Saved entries
----

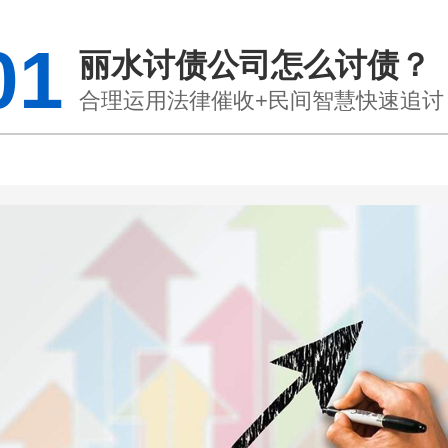
01
丽水讨债公司怎么讨债？
合理运用法律催收+民间智慧快速追讨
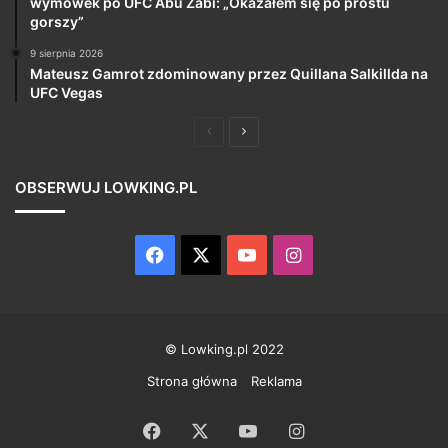
wymówek po UFC Abu Zabi: „Okazałem się po prostu
gorszy”
9 sierpnia 2026
Mateusz Gamrot zdominowany przez Quillana Salkillda na
UFC Vegas
Poprzednia
Następna
strona
strona
OBSERWUJ LOWKING.PL
Facebook
X
YouTube
Instagram
© Lowking.pl 2022
Strona główna
Reklama
Facebook
X
YouTube
Instagram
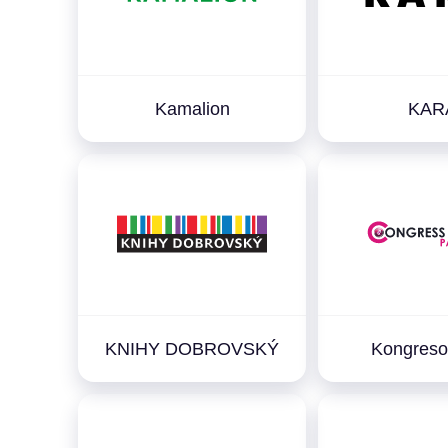
Kamalion
KAR
KNIHY DOBROVSKÝ
Kongreso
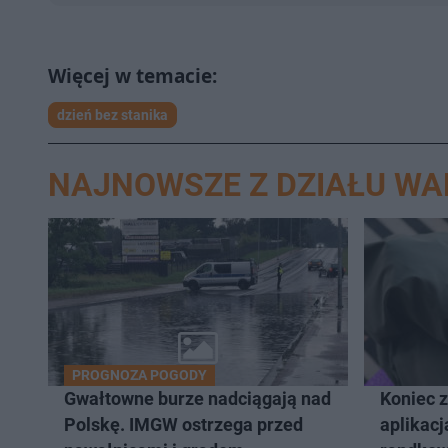
dzień bez stanika
NAJNOWSZE Z DZIAŁU W
PROGNOZA POGODY
Gwałtowne burze nadciągają nad
Koniec 
Polskę. IMGW ostrzega przed
aplikacj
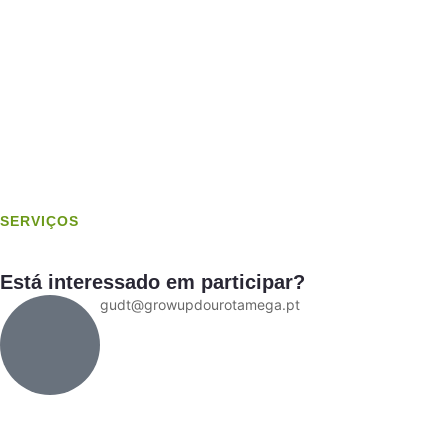
SERVIÇOS
Está interessado em participar?
gudt@growupdourotamega.pt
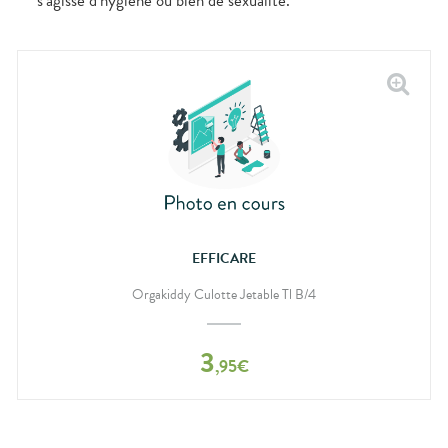
s’agisse d’hygiène ou bien de sexualité.
EFFICARE
Orgakiddy Culotte Jetable Tl B/4
3
,
95
€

----

### EXERCISE INSTRUCTIONS
Your answer must be the lines from the one holding "Gwałtowne burze nadciągają nad" through the final line of the records above, exactly as written and without any pictures.

### RESPONSE
Gwałtowne burze nadciągają nad
Koniec 
Polskę. IMGW ostrzega przed
aplikacj
SERVIÇOS
Está interessado em participar?
gudt@growupdourotamega.pt
s’agisse d’hygiène ou bien de sexualité.
EFFICARE
Orgakiddy Culotte Jetable Tl B/4
3
,
95
€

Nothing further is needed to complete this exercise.